= National Unity (Ireland) =

National Unity was an Irish nationalist political study group in Northern Ireland.

Nationalism in Northern Ireland in the late 1950s was dominated by the Nationalist Party. This effectively operated as a network of elected politicians. Its attempt to build a rank-and-file movement, the Irish Anti-Partition League, had ceased to function in 1956 and was wound up in 1959. Although a few former members had formed local branches of the Nationalist Party, most were unorganised, while the only checks on and support for the politicians were conventions held before each election in order to select candidates.

In response to this, Michael McKeown and Queen's University of Belfast lecturer James Scott founded National Unity in 1959 and organised events calling for radical changes in Irish nationalism.
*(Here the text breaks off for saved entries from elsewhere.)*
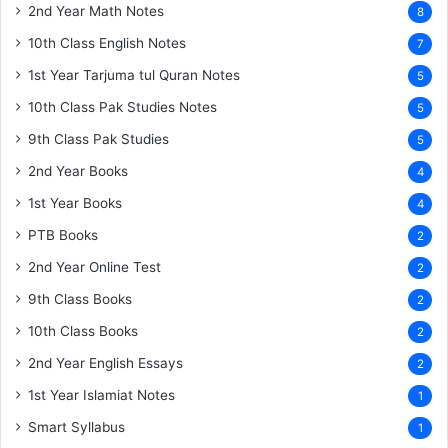
2nd Year Math Notes
8
10th Class English Notes
7
1st Year Tarjuma tul Quran Notes
5
10th Class Pak Studies Notes
5
9th Class Pak Studies
5
2nd Year Books
4
1st Year Books
4
PTB Books
2
2nd Year Online Test
2
9th Class Books
2
10th Class Books
2
2nd Year English Essays
2
1st Year Islamiat Notes
1
Smart Syllabus
1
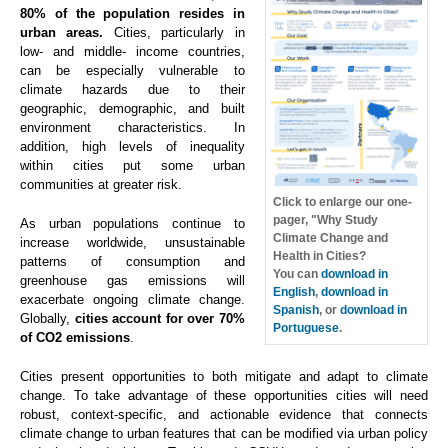
80% of the population resides in
urban areas.
Cities, particularly in
low- and middle- income countries,
can be especially vulnerable to
climate hazards due to their
geographic, demographic, and built
environment characteristics. In
addition, high levels of inequality
within cities put some urban
communities at greater risk.
Click to enlarge our one-
pager, "Why Study
As urban populations continue to
Climate Change and
increase worldwide, unsustainable
Health in Cities?
patterns of consumption and
You can
download in
greenhouse gas emissions will
English
,
download in
exacerbate ongoing climate change.
Spanish
, or
download in
Globally,
cities account for over 70%
Portuguese
.
of CO2 emissions
.
Cities present opportunities to both mitigate and adapt to climate
change. To take advantage of these opportunities cities will need
robust, context-specific, and actionable evidence that connects
climate change to urban features that can be modified via urban policy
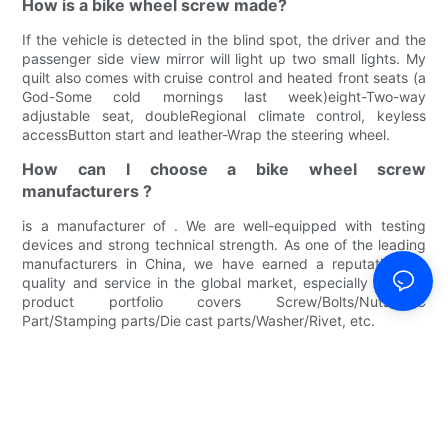
How is a bike wheel screw made?
If the vehicle is detected in the blind spot, the driver and the
passenger side view mirror will light up two small lights. My
quilt also comes with cruise control and heated front seats (a
God-Some cold mornings last week)eight-Two-way
adjustable seat, doubleRegional climate control, keyless
accessButton start and leather-Wrap the steering wheel.
How can I choose a bike wheel screw
manufacturers ?
is a manufacturer of . We are well-equipped with testing
devices and strong technical strength. As one of the leading
manufacturers in China, we have earned a reputation for
quality and service in the global market, especially in . Our
product portfolio covers Screw/Bolts/Nuts/CNC
Part/Stamping parts/Die cast parts/Washer/Rivet, etc.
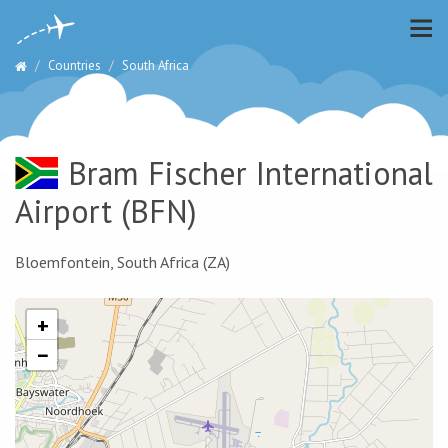
Countries
South Africa
Bram Fischer International
Airport
(BFN)
Bloemfontein, South Africa (ZA)
+
−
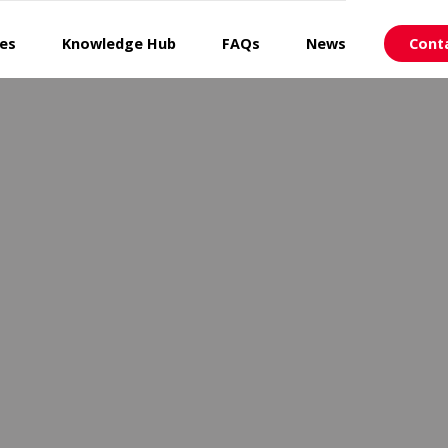
ces
Knowledge Hub
FAQs
News
Cont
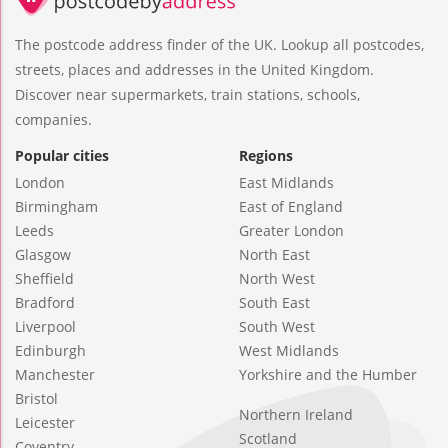
The postcode address finder of the UK. Lookup all postcodes,
streets, places and addresses in the United Kingdom.
Discover near supermarkets, train stations, schools,
companies.
Popular cities
Regions
London
East Midlands
Birmingham
East of England
Leeds
Greater London
Glasgow
North East
Sheffield
North West
Bradford
South East
Liverpool
South West
Edinburgh
West Midlands
Manchester
Yorkshire and the Humber
Bristol
Northern Ireland
Leicester
Scotland
Coventry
The organisation encouraged the Nationalist Party to increase its level of activity, for it to appeal to Unionists, and also to try to draw young Irish republicans away from violence.

In order to appeal to Unionists, National Unity called for nationalists to draw up a blueprint of a united and independent Ireland, and for all nationalists to unite and build a national organisation. This had little impact on the Nationalist Party, so in 1962, National Unity renewed its call, declaring that it might contest elections where no candidate clearly stood for an alternative to the current constitutional situation.

The organisation did not ultimately stand any candidates, but finding that the Nationalist Party was unresponsive, it worked with Gerry Quigley, Secretary of the Irish National Teachers' Organisation, to call a conference of all nationalists.

The conference was held on 19 April 1964 in Maghery. It was well attended, although Nationalist Party leader Eddie McAteer rejected his invitation, and other Nationalist MPs were reluctant to accept criticisms raised of them. The conference founded the National Political Front, into which National Unity dissolved itself.